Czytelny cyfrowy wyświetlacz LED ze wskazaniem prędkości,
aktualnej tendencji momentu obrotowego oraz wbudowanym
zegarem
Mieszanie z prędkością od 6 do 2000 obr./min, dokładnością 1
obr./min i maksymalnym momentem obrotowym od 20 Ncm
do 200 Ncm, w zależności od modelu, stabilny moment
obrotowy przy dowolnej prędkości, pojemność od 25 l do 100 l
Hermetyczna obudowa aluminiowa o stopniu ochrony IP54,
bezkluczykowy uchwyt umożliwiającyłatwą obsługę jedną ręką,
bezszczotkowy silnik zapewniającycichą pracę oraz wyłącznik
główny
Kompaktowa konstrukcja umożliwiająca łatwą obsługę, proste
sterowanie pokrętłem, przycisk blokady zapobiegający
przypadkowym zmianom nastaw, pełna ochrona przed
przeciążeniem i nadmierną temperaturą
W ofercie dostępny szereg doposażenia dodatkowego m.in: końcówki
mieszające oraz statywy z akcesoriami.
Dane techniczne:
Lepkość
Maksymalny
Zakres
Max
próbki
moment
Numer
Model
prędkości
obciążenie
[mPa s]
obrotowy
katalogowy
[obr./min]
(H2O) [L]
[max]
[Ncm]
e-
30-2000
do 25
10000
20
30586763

------------------------------

WORK ORDER: A verbatim copy of the lines from the one with "obr./min i maksymalnym" to the end of the listing is the whole answer.

ANSWER BELOW:
obr./min i maksymalnym momentem obrotowym od 20 Ncm
do 200 Ncm, w zależności od modelu, stabilny moment
obrotowy przy dowolnej prędkości, pojemność od 25 l do 100 l
Hermetyczna obudowa aluminiowa o stopniu ochrony IP54,
bezkluczykowy uchwyt umożliwiającyłatwą obsługę jedną ręką,
bezszczotkowy silnik zapewniającycichą pracę oraz wyłącznik
główny
Kompaktowa konstrukcja umożliwiająca łatwą obsługę, proste
sterowanie pokrętłem, przycisk blokady zapobiegający
przypadkowym zmianom nastaw, pełna ochrona przed
przeciążeniem i nadmierną temperaturą
W ofercie dostępny szereg doposażenia dodatkowego m.in: końcówki
mieszające oraz statywy z akcesoriami.
Dane techniczne:
Lepkość
Maksymalny
Zakres
Max
próbki
moment
Numer
Model
prędkości
obciążenie
[mPa s]
obrotowy
katalogowy
[obr./min]
(H2O) [L]
[max]
[Ncm]
e-
30-2000
do 25
10000
20
30586763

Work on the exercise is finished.